═════ Excerpted data

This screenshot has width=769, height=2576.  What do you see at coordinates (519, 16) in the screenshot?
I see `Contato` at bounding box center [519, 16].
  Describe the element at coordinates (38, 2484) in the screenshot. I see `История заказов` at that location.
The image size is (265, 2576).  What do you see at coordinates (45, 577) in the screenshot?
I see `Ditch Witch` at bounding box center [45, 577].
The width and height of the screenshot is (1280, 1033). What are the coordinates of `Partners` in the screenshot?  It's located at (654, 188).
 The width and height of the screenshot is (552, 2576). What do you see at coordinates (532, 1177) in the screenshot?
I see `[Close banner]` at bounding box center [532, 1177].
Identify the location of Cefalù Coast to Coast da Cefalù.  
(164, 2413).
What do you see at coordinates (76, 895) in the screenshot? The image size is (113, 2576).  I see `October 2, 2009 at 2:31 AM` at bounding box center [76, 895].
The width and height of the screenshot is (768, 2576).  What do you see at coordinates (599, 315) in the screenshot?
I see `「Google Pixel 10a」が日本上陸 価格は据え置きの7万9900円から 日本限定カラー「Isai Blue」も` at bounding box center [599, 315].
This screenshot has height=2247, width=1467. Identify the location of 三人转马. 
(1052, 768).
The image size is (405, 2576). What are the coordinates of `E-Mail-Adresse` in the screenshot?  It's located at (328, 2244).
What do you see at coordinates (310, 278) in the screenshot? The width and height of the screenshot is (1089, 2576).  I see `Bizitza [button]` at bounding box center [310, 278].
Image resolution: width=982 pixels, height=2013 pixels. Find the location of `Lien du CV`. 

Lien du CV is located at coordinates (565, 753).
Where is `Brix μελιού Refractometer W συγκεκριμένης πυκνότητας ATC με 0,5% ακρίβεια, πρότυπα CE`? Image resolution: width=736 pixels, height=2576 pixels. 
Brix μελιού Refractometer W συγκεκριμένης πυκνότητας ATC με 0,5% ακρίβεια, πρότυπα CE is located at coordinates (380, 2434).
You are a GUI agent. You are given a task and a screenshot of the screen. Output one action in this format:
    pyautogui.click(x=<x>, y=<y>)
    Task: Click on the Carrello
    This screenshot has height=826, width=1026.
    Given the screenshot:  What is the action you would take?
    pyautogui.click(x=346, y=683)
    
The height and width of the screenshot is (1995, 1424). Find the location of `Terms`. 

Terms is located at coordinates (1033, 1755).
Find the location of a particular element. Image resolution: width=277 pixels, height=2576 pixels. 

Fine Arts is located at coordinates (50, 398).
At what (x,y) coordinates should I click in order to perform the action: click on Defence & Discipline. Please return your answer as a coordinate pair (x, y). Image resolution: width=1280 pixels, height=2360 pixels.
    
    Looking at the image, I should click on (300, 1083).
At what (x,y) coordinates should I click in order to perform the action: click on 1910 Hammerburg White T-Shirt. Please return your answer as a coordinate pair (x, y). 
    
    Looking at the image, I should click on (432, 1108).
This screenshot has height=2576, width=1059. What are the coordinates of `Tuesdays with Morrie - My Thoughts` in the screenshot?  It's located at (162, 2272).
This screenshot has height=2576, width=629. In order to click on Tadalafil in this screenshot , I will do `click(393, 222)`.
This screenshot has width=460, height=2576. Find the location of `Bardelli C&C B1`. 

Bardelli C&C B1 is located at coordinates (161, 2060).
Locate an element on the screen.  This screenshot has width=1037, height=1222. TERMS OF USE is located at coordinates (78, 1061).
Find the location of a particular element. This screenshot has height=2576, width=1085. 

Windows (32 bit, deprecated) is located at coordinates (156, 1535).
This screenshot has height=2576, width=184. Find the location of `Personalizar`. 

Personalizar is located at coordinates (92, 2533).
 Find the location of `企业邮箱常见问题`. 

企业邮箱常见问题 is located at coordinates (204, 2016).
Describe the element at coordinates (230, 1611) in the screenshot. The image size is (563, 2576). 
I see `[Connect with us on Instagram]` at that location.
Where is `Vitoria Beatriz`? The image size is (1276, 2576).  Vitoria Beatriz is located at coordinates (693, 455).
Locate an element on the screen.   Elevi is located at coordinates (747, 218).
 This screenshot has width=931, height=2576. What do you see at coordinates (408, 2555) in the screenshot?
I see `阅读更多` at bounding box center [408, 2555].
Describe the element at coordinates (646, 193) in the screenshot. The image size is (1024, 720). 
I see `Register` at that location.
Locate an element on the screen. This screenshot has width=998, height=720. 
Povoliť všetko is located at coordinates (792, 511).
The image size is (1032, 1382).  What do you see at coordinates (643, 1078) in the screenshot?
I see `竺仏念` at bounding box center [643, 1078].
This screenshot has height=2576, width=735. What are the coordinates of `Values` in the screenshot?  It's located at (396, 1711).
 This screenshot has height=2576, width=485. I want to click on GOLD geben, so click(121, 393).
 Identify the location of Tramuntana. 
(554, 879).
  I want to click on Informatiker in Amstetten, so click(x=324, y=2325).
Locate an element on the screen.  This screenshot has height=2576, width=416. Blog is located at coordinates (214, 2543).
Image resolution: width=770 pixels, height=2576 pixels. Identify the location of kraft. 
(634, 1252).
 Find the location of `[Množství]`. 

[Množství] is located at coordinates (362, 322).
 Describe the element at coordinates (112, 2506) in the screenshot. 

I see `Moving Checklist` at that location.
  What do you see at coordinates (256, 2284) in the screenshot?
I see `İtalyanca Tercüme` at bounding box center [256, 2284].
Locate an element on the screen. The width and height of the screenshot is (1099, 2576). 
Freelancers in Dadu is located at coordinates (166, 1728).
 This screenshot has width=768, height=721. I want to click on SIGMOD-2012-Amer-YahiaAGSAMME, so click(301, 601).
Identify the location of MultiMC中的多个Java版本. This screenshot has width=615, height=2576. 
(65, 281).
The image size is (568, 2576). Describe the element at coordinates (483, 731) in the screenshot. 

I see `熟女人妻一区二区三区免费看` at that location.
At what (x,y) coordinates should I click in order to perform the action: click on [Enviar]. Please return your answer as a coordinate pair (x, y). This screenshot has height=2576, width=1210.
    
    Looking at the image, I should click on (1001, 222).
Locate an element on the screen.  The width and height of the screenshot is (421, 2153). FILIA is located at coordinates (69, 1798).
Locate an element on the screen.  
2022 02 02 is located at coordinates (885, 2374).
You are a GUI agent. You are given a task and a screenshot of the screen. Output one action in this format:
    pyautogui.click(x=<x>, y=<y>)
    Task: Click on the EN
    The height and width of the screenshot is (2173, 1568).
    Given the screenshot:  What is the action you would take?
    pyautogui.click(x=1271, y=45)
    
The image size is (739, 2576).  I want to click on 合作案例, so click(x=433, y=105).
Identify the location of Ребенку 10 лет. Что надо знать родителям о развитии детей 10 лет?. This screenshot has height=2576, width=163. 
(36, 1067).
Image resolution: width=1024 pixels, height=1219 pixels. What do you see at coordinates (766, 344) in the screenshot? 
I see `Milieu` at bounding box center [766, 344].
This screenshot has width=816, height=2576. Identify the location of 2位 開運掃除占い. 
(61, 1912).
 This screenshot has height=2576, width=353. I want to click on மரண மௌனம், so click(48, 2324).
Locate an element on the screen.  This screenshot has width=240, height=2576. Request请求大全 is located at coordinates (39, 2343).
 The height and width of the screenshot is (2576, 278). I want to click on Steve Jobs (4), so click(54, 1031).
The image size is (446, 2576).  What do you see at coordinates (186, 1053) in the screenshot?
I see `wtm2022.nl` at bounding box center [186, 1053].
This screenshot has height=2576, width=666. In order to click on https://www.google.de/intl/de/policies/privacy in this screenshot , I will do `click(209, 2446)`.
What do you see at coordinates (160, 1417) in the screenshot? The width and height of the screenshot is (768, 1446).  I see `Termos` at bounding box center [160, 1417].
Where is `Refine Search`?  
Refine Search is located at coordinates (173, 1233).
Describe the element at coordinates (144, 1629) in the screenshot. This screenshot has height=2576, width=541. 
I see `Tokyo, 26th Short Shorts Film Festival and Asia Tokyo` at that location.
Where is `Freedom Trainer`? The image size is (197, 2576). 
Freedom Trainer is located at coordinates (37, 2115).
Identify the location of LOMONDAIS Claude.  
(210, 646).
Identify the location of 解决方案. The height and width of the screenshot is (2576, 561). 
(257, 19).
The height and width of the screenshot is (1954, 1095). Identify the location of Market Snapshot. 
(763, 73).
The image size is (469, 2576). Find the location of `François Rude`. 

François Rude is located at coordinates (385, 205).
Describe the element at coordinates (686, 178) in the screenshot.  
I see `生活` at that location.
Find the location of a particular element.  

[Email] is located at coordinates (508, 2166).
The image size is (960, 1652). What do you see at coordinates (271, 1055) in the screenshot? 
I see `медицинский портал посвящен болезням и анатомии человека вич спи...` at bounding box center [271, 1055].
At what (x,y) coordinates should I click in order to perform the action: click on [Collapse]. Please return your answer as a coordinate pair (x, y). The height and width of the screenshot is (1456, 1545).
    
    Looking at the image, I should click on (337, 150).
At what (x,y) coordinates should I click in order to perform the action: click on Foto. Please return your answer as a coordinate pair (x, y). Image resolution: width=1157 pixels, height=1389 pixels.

══════════

What should be returned is the run of lines from the first line of the material through the line containing "What do you see at coordinates (310, 278)", exact and inclusive, and nothing else.

This screenshot has width=769, height=2576.  What do you see at coordinates (519, 16) in the screenshot?
I see `Contato` at bounding box center [519, 16].
  Describe the element at coordinates (38, 2484) in the screenshot. I see `История заказов` at that location.
The image size is (265, 2576).  What do you see at coordinates (45, 577) in the screenshot?
I see `Ditch Witch` at bounding box center [45, 577].
The width and height of the screenshot is (1280, 1033). What are the coordinates of `Partners` in the screenshot?  It's located at (654, 188).
 The width and height of the screenshot is (552, 2576). What do you see at coordinates (532, 1177) in the screenshot?
I see `[Close banner]` at bounding box center [532, 1177].
Identify the location of Cefalù Coast to Coast da Cefalù.  
(164, 2413).
What do you see at coordinates (76, 895) in the screenshot? The image size is (113, 2576).  I see `October 2, 2009 at 2:31 AM` at bounding box center [76, 895].
The width and height of the screenshot is (768, 2576).  What do you see at coordinates (599, 315) in the screenshot?
I see `「Google Pixel 10a」が日本上陸 価格は据え置きの7万9900円から 日本限定カラー「Isai Blue」も` at bounding box center [599, 315].
This screenshot has height=2247, width=1467. Identify the location of 三人转马. 
(1052, 768).
The image size is (405, 2576). What are the coordinates of `E-Mail-Adresse` in the screenshot?  It's located at (328, 2244).
What do you see at coordinates (310, 278) in the screenshot? The width and height of the screenshot is (1089, 2576).  I see `Bizitza [button]` at bounding box center [310, 278].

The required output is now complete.